2. A segunda opção oferecia $100 garantidos.

A maioria dos participantes escolheu a opção “segura”, ainda que a opção com risco tivesse um maior valor esperado.

A aversão à perda pode levar a decisões que são irracionais ou ineficientes. Por exemplo, as pessoas podem ser mais propensas a manter um investimento perdedor do que a vender e assumir uma perda. Isso ocorre porque a aversão à perda pode fazer com que as pessoas vejam o investimento perdedor como um custo irrecuperável, o que torna mais difícil tomar uma decisão racional.

Debates

Num cenário atual de debate, destacam-se dois paradigmas em finanças: a teoria dos mercados eficientes e as finanças comportamentais. A teoria dos mercados eficientes postula a eficiência informacional, onde os preços refletem todas as informações disponíveis, a racionalidade dos investidores na tomada de decisões e a impossibilidade de alcançar lucros anormais. Esta perspetiva sugere que todas as ações são negociadas pelo seu preço justo.

Por outro lado, as finanças comportamentais argumentam que fatores emocionais e cognitivos influenciam os investidores, podendo distorcer os preços dos ativos. Embora a teoria dos mercados eficientes afirme que os preços refletem todas as informações, as finanças comportamentais questionam essa premissa. Evidências empíricas indicam que os investidores são frequentemente afetados por emoções como medo e ganância, desafiando a ideia de eficiência total.

Para além das evidências empíricas, há suporte teórico nas finanças comportamentais, que oferecem uma explicação sobre como os enviesamentos emocionais e cognitivos dos investidores podem distorcer os preços dos ativos.

Anomalias de Mercado

Muitas vezes, como consequência dos enviesamentos, ocorre algo a que chamamos de anomalias de mercado. As anomalias de mercado são acontecimentos ou ocorrências nos mercados financeiros que não vão de encontro àquilo que foi previsto pelos modelos financeiros.

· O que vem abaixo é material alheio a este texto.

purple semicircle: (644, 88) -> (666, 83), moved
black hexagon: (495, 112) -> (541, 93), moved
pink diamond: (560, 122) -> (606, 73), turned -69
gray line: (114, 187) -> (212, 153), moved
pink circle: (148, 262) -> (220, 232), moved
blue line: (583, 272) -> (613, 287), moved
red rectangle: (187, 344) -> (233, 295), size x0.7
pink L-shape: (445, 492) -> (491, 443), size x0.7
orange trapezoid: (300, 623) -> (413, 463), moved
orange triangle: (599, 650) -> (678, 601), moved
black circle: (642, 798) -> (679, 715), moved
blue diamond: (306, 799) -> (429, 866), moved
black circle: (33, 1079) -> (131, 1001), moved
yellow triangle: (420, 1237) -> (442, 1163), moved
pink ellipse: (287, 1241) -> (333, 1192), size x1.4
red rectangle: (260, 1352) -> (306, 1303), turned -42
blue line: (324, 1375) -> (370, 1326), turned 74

Existe, por exemplo, o chamado Efeito Momentum, isto é, existe uma tendência para os ativos que recentemente registaram retornos elevados a continuarem a superar o desempenho, enquanto ativos com baixos retornos tendem a continuar a ter um desempenho inferior.

Esta anomalia pode ser explicada pela reação excessiva dos investidores, pela sub-reação a novas informações e pelo comportamento da procura.

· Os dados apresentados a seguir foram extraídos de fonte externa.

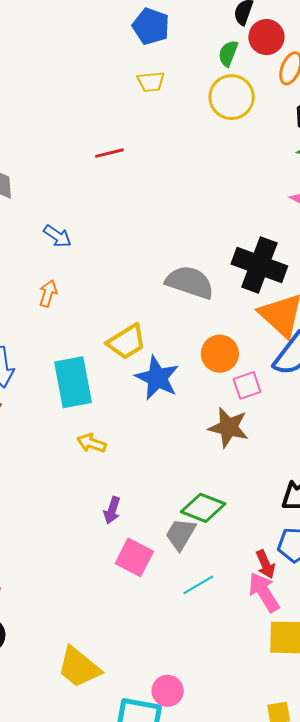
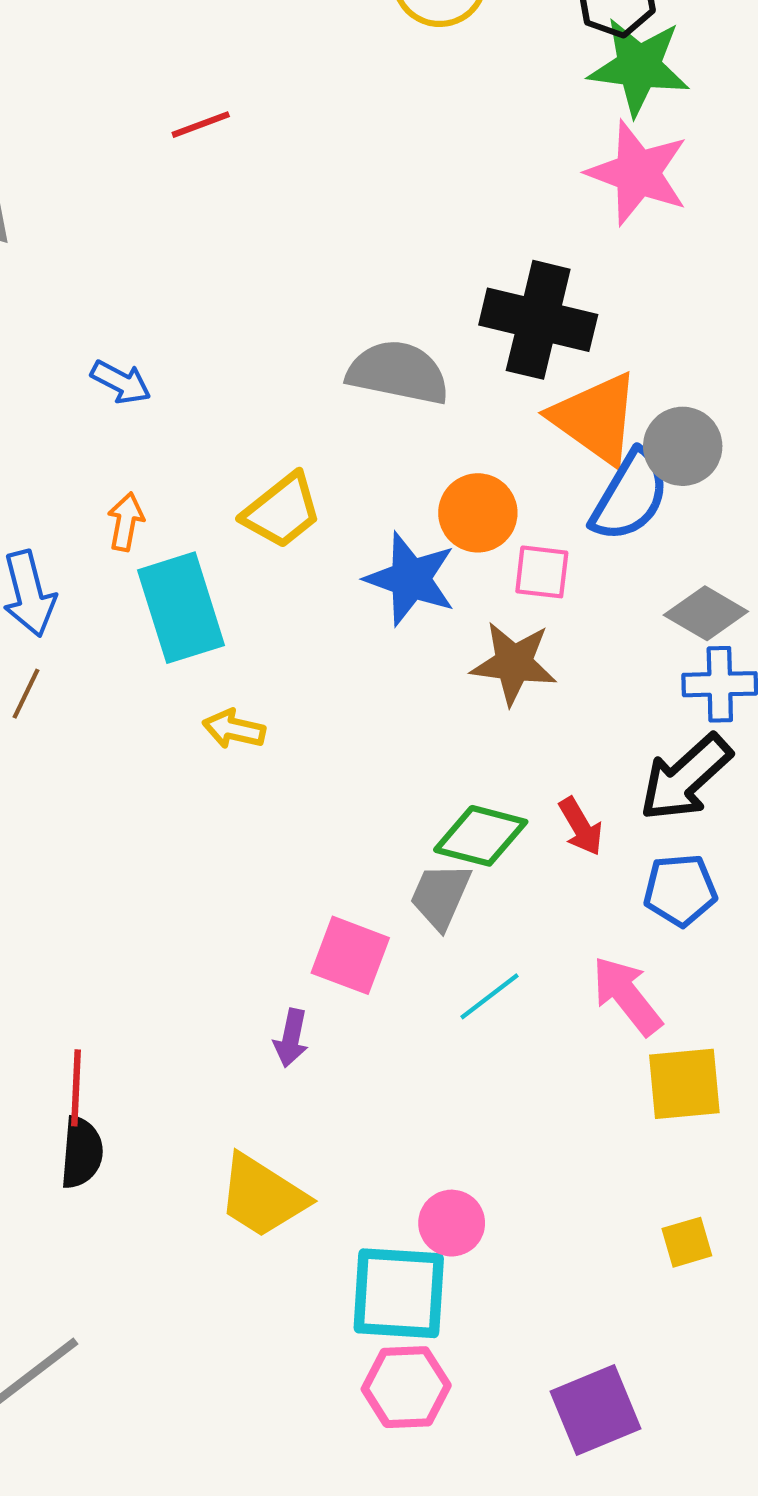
blue arrow: (57, 236) -> (121, 382), moved
orange arrow: (48, 293) -> (126, 522), moved
blue star: (157, 378) -> (410, 579), moved
pink square: (247, 385) -> (542, 572), turned 32
purple arrow: (112, 510) -> (291, 1038), moved
red arrow: (265, 564) -> (581, 826), moved

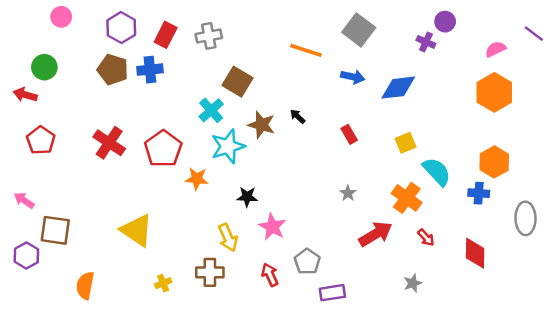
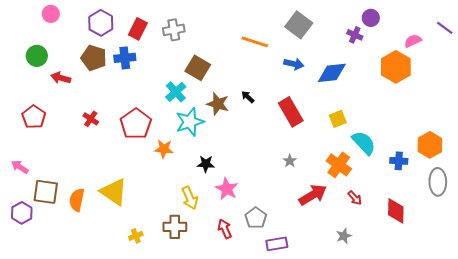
orange hexagon: (494, 92) -> (396, 67), moved
red arrow: (25, 95) -> (61, 78), moved
red rectangle: (349, 134) -> (291, 112), size x1.8
red cross: (109, 143) -> (91, 119), size x0.6
orange hexagon: (494, 162) -> (430, 145), moved
orange semicircle: (85, 286) -> (77, 200), moved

Outro exemplo de anomalia de mercado é o Efeito janeiro. De acordo com o efeito janeiro, as ações que tiveram um desempenho inferior no quarto trimestre do ano anterior tendem a superar as médias de referência dos mercados, ou por outras palavras, o retorno das ações é maior no mês de janeiro em comparação com o resto do ano.

Rozeff and Kinney (1976) realizaram um estudo abrangente sobre as cotações da Bolsa de Valores de Nova Iorque de 1904 a 1974, concluindo que o retorno médio em janeiro era de 3,5%, enquanto nos outros meses era apenas de 0,5%

A explicação mais discutida para o Efeito Janeiro é a hipótese de "tax-loss selling" (venda para perda fiscal). Segundo esta teoria, investidores racionais vendem ações com perdas no final do ano fiscal para reduzir os impostos, aumentando assim as perdas de capital. Essa pressão de venda afeta negativamente as ações, que já apresentavam quedas, mas em janeiro, após o fim do ano fiscal, a pressão diminui, permitindo a recuperação dos preços.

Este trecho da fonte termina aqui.